WORK ORDER:
Please reproduce, exactly and with nothing else, every line from the one containing "обманутыми, идеалы" through the last line of the records below.

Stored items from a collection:
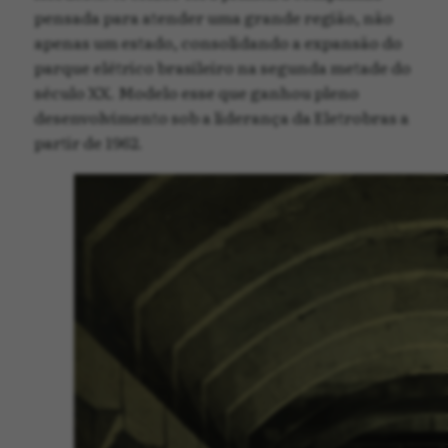
pensada para atender uma grande região, não
apenas um estado, consolidando a expansão do
parque elétrico brasileiro na segunda metade do
século XX. Modelo esse que ganhou pleno
desenvolvimento sob a liderança da Eletrobras a
partir de 1962.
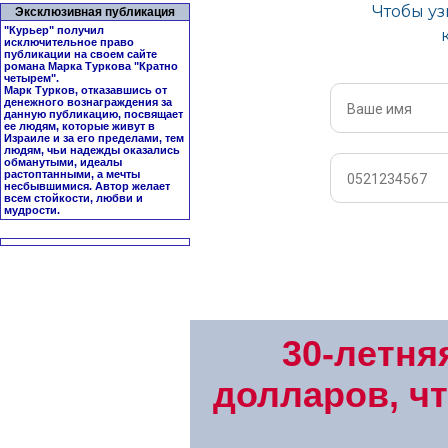
Эксклюзивная публикация
"Курьер" получил
исключительное право
публикации на своем сайте
романа Марка Туркова "
Кратно
четырем
".
Марк Турков, отказавшись от
денежного вознаграждения за
данную публикацию, посвящает
ее людям, которые живут в
Израиле и за его пределами, тем
людям, чьи надежды оказались
обманутыми, идеалы
растоптанными, а мечты
несбывшимися. Автор желает
всем стойкости, любви и
мудрости.
30-летня
долларов, ч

SOLUTION FOR THIS PROBLEM:
обманутыми, идеалы
растоптанными, а мечты
несбывшимися. Автор желает
всем стойкости, любви и
мудрости.
30-летня
долларов, ч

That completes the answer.